==== Dataset content
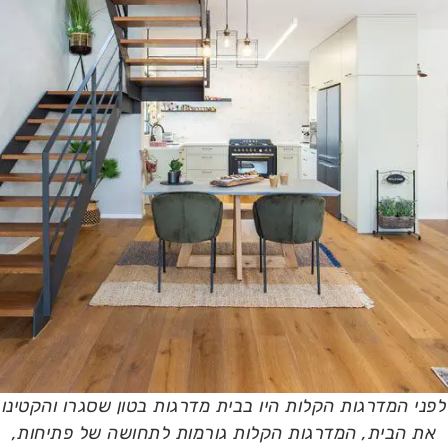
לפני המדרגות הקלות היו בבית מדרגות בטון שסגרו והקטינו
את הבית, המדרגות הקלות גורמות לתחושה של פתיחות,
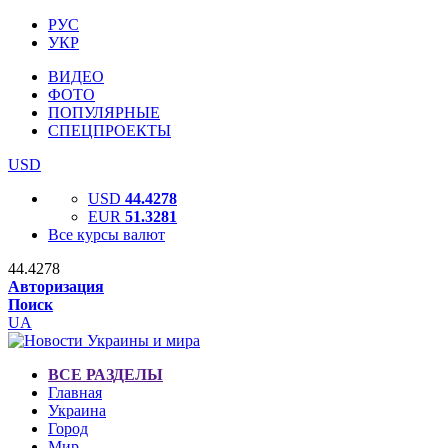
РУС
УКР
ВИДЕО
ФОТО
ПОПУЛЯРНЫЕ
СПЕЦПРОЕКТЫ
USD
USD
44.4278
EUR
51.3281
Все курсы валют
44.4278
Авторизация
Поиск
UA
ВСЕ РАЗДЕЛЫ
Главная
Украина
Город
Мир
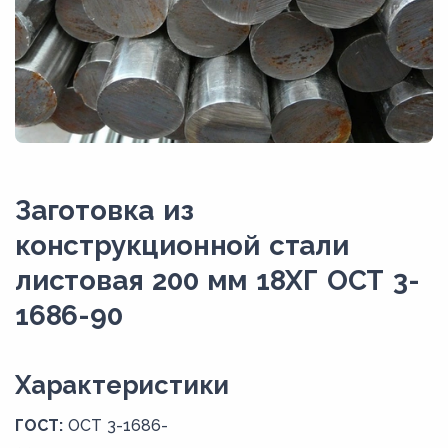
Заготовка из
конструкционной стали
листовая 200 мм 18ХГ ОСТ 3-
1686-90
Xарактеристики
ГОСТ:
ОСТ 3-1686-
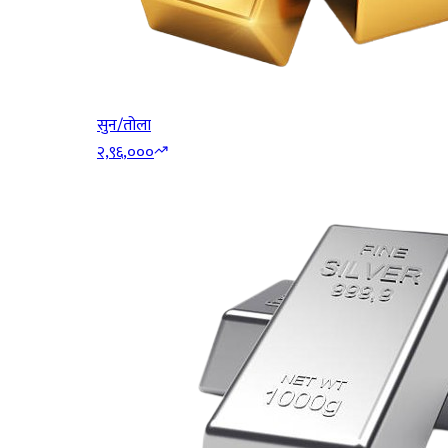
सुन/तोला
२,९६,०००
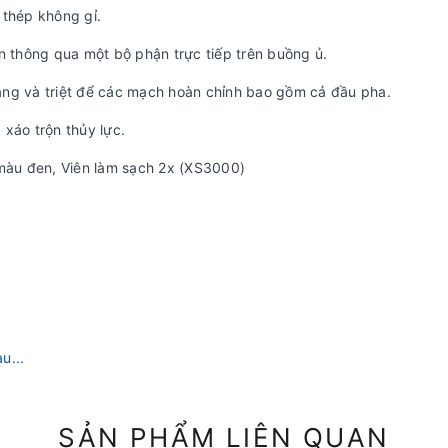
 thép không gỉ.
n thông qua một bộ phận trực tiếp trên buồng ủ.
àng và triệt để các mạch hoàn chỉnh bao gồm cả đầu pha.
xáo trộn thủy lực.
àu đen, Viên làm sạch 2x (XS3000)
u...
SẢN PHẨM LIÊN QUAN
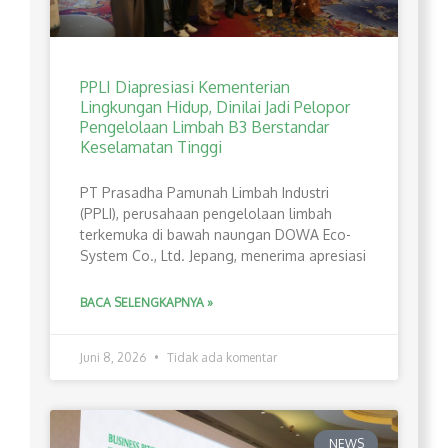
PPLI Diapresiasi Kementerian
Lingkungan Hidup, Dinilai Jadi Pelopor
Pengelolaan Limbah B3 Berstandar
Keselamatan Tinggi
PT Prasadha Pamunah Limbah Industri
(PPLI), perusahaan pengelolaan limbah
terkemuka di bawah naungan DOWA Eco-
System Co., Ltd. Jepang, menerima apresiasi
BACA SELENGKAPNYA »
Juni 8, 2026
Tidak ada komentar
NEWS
========
What needs to be done >>
Print out the records in full and exactly, dropping every picture.

Exercise answer >>
לפני המדרגות הקלות היו בבית מדרגות בטון שסגרו והקטינו
את הבית, המדרגות הקלות גורמות לתחושה של פתיחות,
РУС
УКР
ВИДЕО
ФОТО
ПОПУЛЯРНЫЕ
СПЕЦПРОЕКТЫ
USD
USD
44.4278
EUR
51.3281
Все курсы валют
44.4278
Авторизация
Поиск
UA
ВСЕ РАЗДЕЛЫ
Главная
Украина
Город
Мир
Заготовка из
конструкционной стали
листовая 200 мм 18ХГ ОСТ 3-
1686-90
Xарактеристики
ГОСТ:
ОСТ 3-1686-
सुन/तोला
२,९६,०००
 thép không gỉ.
n thông qua một bộ phận trực tiếp trên buồng ủ.
àng và triệt để các mạch hoàn chỉnh bao gồm cả đầu pha.
xáo trộn thủy lực.
àu đen, Viên làm sạch 2x (XS3000)
u...
SẢN PHẨM LIÊN QUAN
PPLI Diapresiasi Kementerian
Lingkungan Hidup, Dinilai Jadi Pelopor
Pengelolaan Limbah B3 Berstandar
Keselamatan Tinggi
PT Prasadha Pamunah Limbah Industri
(PPLI), perusahaan pengelolaan limbah
terkemuka di bawah naungan DOWA Eco-
System Co., Ltd. Jepang, menerima apresiasi
BACA SELENGKAPNYA »
Juni 8, 2026
Tidak ada komentar
NEWS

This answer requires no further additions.